Anybody else have this condition?


----------



## 1977 walleye guy (Mar 11, 2006)

LOL.....Maybe not that bad but close. I've been diverting my efforts as of right now into building some mini slammer tip-ups. I ordered a slammer kit a little while back during duck season. I just started a prototype for a mini slammer, (scaling down) the blueprints of the original. The original calls for a 4 1/2 ft too a 6ft rod. I'm building mine for use with 24-30" Ice rods.
Should have a working prototype in the next couple days or so.


----------



## hardwaterfan (Apr 6, 2004)

nah i dont think so. the time to ice fish is too brief to have problems on the ice. better to be ready for it than get out there and have problems. good to get out there and have everything "just right". thats how i justify it anyways


----------



## tomb (Oct 9, 2004)

Did I mention " NO "?


----------



## DaleM (Apr 5, 2004)

No way can you spend to much time on tackle.
I moved this summer and I am setting up my workshop again. When I get it done I will spend many hours tinkering and building spinner baits, jigs etc. My wife calls it my therapy room. It's not uncommon for me to spend all day at times in there. Once I start I usually make between 20-30 spinner baits at a time. I also pour at leasts 100 jigs when I get things set up. It amazes me how fast the time goes.


----------



## Big Joshy (Apr 26, 2004)

no not at all, I started my tinkering around the middle of november. Since then Ive made some micro tungsten jigs. Epoxied on a spring bobber, repainted and re adjusted several lures. Put some line on a new reel. ive been experimentin with plastics at the local pond. Taken that knowledge and begin to cut my own plastics. 
Just a few days ago I came up with my best idea yet. I started dying some wedgee style plastics that I cut out of the stretchy "snap back" plastic bright red (bloodworms) Im sure they are going to be awesome, indestructable super soft for amazing action and they will always be straight because they dont get crooked in the pack like regular plastic. 

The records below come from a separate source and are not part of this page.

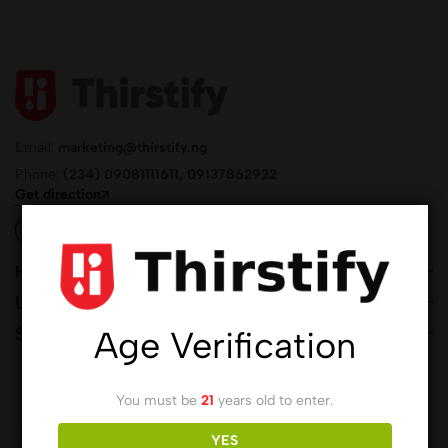
Email:
marketing@thirstify.ng
Phone:
(234) 09081111611, 09137862922
Get direction
Help
Useful Links
Sign Up for Email
Age Verification
You must be
21
years old to enter.
© 2026 Thirstify.NG by
Buzz & Bubbles Drinks Company Ltd.
All
YES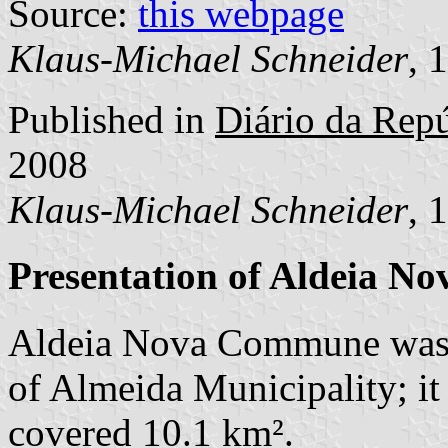
Source:
this webpage
Klaus-Michael Schneider
, 
Published in
Diário da Repú
2008
Klaus-Michael Schneider
, 
Presentation of Aldeia No
Aldeia Nova Commune was 
of Almeida Municipality; it
covered 10.1 km².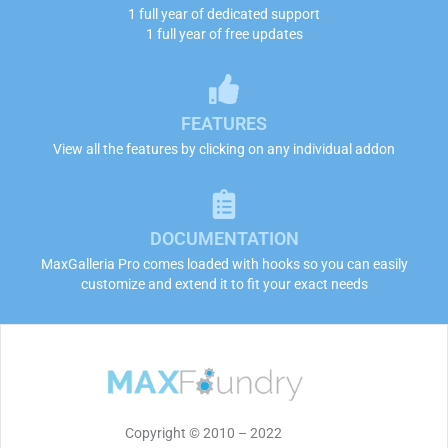
1 full year of dedicated support
1 full year of free updates
FEATURES
View all the features by clicking on any individual addon
DOCUMENTATION
MaxGalleria Pro comes loaded with hooks so you can easily
customize and extend it to fit your exact needs
Copyright © 2010 – 2022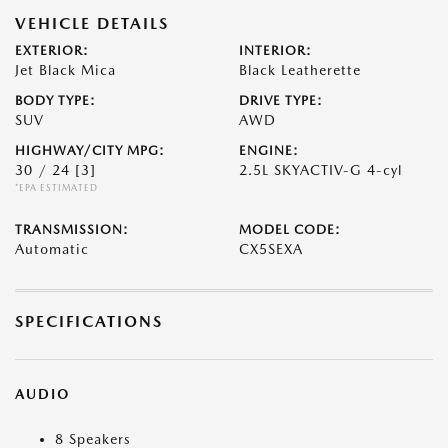
VEHICLE DETAILS
EXTERIOR:
INTERIOR:
Jet Black Mica
Black Leatherette
BODY TYPE:
DRIVE TYPE:
SUV
AWD
HIGHWAY/CITY MPG:
ENGINE:
30 / 24
[3]
2.5L SKYACTIV-G 4-cyl
*EPA ESTIMATED
TRANSMISSION:
MODEL CODE:
Automatic
CX5SEXA
SPECIFICATIONS
AUDIO
8 Speakers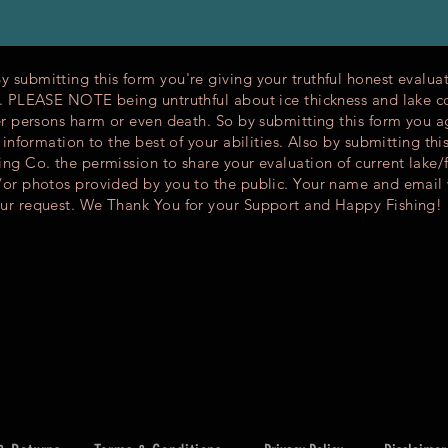
submitting this form you're giving your truthful honest evaluat
s. PLEASE NOTE being untruthful about ice thickness and lake c
er persons harm or even death. So by submitting this form you a
l information to the best of your abilities. Also by submitting thi
ng Co. the permission to share your evaluation of current lake/
/or photos provided by you to the public. Your name and email 
ur request. We Thank You for your Support and Happy Fishing!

So at this point I started 2 months ago and Im running out of time!!!


----------



## ress (Jan 1, 2008)

The cool thing about ice fishing is, it is cheap and just about anything goes!


----------



## icebucketjohn (Dec 22, 2005)

*Fiddlin' & Tweekin'*... 

that's about all I'm doing besides watching ice freeze!


----------



## rattletraprex (Sep 1, 2005)

ress said:


> The cool thing about ice fishing is, it is cheap and just about anything goes!

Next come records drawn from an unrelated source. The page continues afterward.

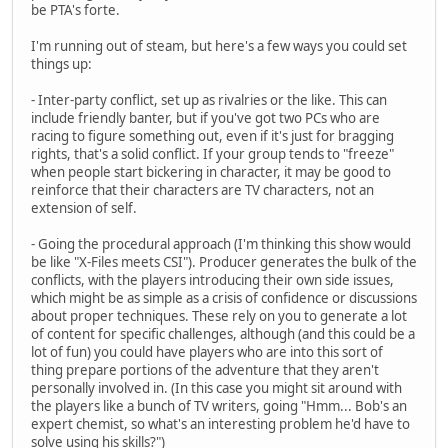
be PTA's forte.
I'm running out of steam, but here's a few ways you could set
things up:
- Inter-party conflict, set up as rivalries or the like. This can
include friendly banter, but if you've got two PCs who are
racing to figure something out, even if it's just for bragging
rights, that's a solid conflict. If your group tends to "freeze"
when people start bickering in character, it may be good to
reinforce that their characters are TV characters, not an
extension of self.
- Going the procedural approach (I'm thinking this show would
be like "X-Files meets CSI"). Producer generates the bulk of the
conflicts, with the players introducing their own side issues,
which might be as simple as a crisis of confidence or discussions
about proper techniques. These rely on you to generate a lot
of content for specific challenges, although (and this could be a
lot of fun) you could have players who are into this sort of
thing prepare portions of the adventure that they aren't
personally involved in. (In this case you might sit around with
the players like a bunch of TV writers, going "Hmm... Bob's an
expert chemist, so what's an interesting problem he'd have to
solve using his skills?")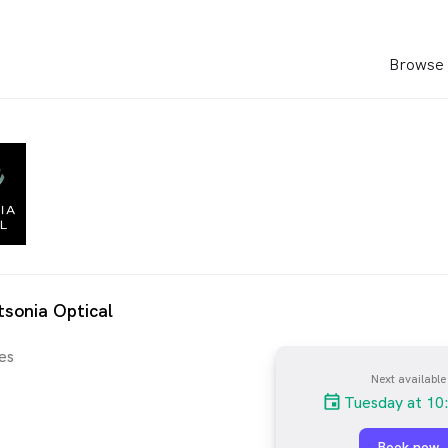
Browse 
sonia Optical
es
Next available
Tuesday at 10
Book now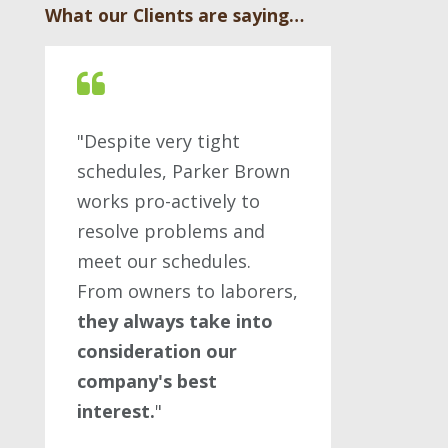
What our Clients are saying…
"Despite very tight
schedules, Parker Brown
works pro-actively to
resolve problems and
meet our schedules.
From owners to laborers,
they always take into
consideration our
company's best
interest.
"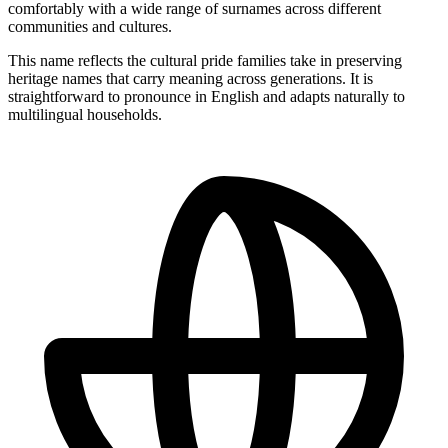
comfortably with a wide range of surnames across different
communities and cultures.
This name reflects the cultural pride families take in preserving
heritage names that carry meaning across generations. It is
straightforward to pronounce in English and adapts naturally to
multilingual households.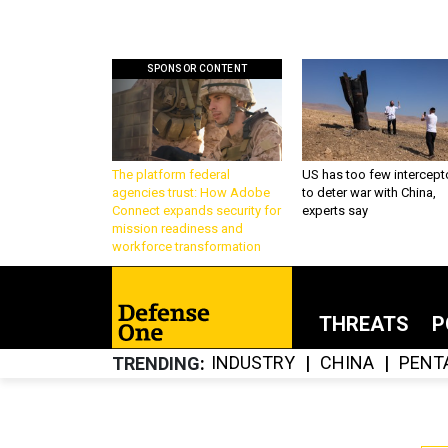
SPONSOR CONTENT
The platform federal
US has too few intercept
agencies trust: How Adobe
to deter war with China,
Connect expands security for
experts say
mission readiness and
workforce transformation
THREATS
P
INDUSTRY
CHINA
PENT
TRENDING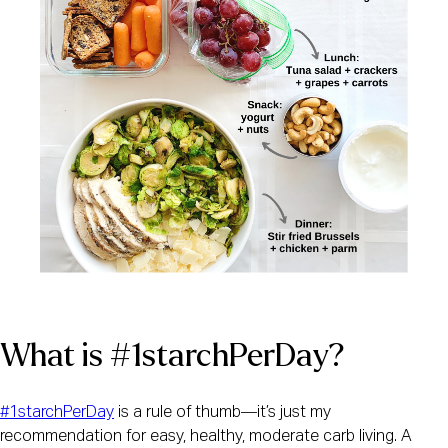
What is #1starchPerDay?
#1starchPerDay
 is a rule of thumb—it’s just my 
recommendation for easy, healthy, moderate carb living. A 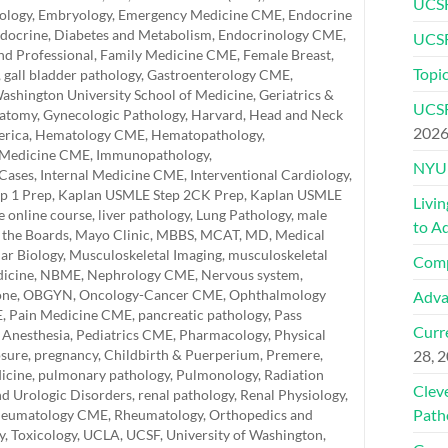
UCSF
ology
,
Embryology
,
Emergency Medicine CME
,
Endocrine
docrine, Diabetes and Metabolism
,
Endocrinology CME
,
UCSF
and Professional
,
Family Medicine CME
,
Female Breast
,
Topic
,
gall bladder pathology
,
Gastroenterology CME
,
ashington University School of Medicine
,
Geriatrics &
UCSF
natomy
,
Gynecologic Pathology
,
Harvard
,
Head and Neck
202
erica
,
Hematology CME
,
Hematopathology
,
 Medicine CME
,
Immunopathology
,
NYU 
 Cases
,
Internal Medicine CME
,
Interventional Cardiology
,
p 1 Prep
,
Kaplan USMLE Step 2CK Prep
,
Kaplan USMLE
Livi
e online course
,
liver pathology
,
Lung Pathology
,
male
to A
 the Boards
,
Mayo Clinic
,
MBBS
,
MCAT
,
MD
,
Medical
ar Biology
,
Musculoskeletal Imaging
,
musculoskeletal
Comp
icine
,
NBME
,
Nephrology CME
,
Nervous system
,
one
,
OBGYN
,
Oncology-Cancer CME
,
Ophthalmology
Adva
E
,
Pain Medicine CME
,
pancreatic pathology
,
Pass
Curre
 Anesthesia
,
Pediatrics CME
,
Pharmacology
,
Physical
osure
,
pregnancy, Childbirth & Puerperium
,
Premere
,
28, 
icine
,
pulmonary pathology
,
Pulmonology
,
Radiation
Clev
nd Urologic Disorders
,
renal pathology
,
Renal Physiology
,
Path
eumatology CME
,
Rheumatology, Orthopedics and
y
,
Toxicology
,
UCLA
,
UCSF
,
University of Washington
,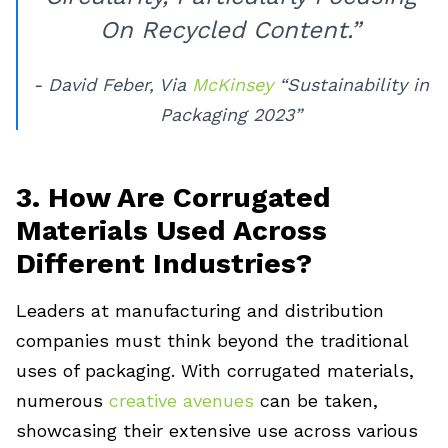
On Recycled Content.”
- David Feber, Via
McKinsey
“Sustainability in
Packaging 2023”
3. How Are Corrugated
Materials Used Across
Different Industries?
Leaders at manufacturing and distribution
companies must think beyond the traditional
uses of packaging. With corrugated materials,
numerous
creative avenues
can be taken,
showcasing their extensive use across various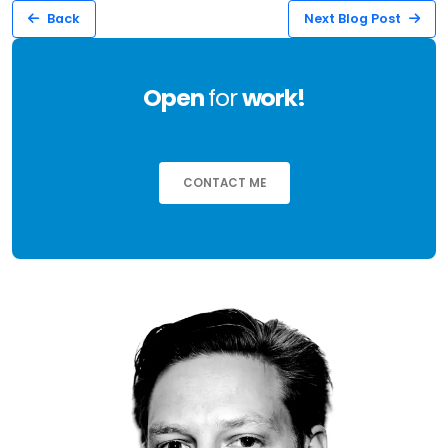
Back
Next Blog Post
Open
for
work!
CONTACT ME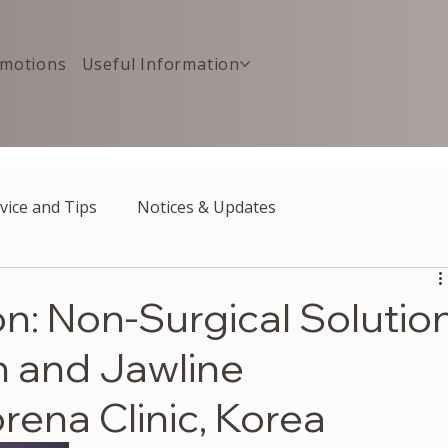
motions
Useful Information
vice and Tips
Notices & Updates
on: Non-Surgical Solutio
n and Jawline
rena Clinic, Korea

When did this Cheap thing happen? Vex,shanty,auger, rods,reels,jigs,bait, etc. etc.


----------



## Bassnpro1 (Apr 6, 2004)

Once you get all the stuff though it only take me about $40 dollars in gear a year to keep me going. That startup cost is crazy though


----------



## icebucketjohn (Dec 22, 2005)

_Don't forget the cost of Gasoline these days..._


----------



## wave warrior (Oct 2, 2005)

ress said:


> The cool thing about ice fishing is, it is cheap and just about anything goes!


are you KIDDING ME!!!LOL!!! you aint been shopping or fishing with US!!!LOL!!! cheap...i want to fish with you....show me the ropes!!!


----------



## papaperch (Apr 12, 2004)

I believe the main question was " Can you fiddle with gear too much ? "

I also believe an observation was made that ice fishing is cheap.

Uh ,I submit to a knowledgable jury of my peers one item. Bear in mind

this is barely one third of my panfish lures. This does not include the species 

lures. There are 144 of them in this book care to guess at the investment ?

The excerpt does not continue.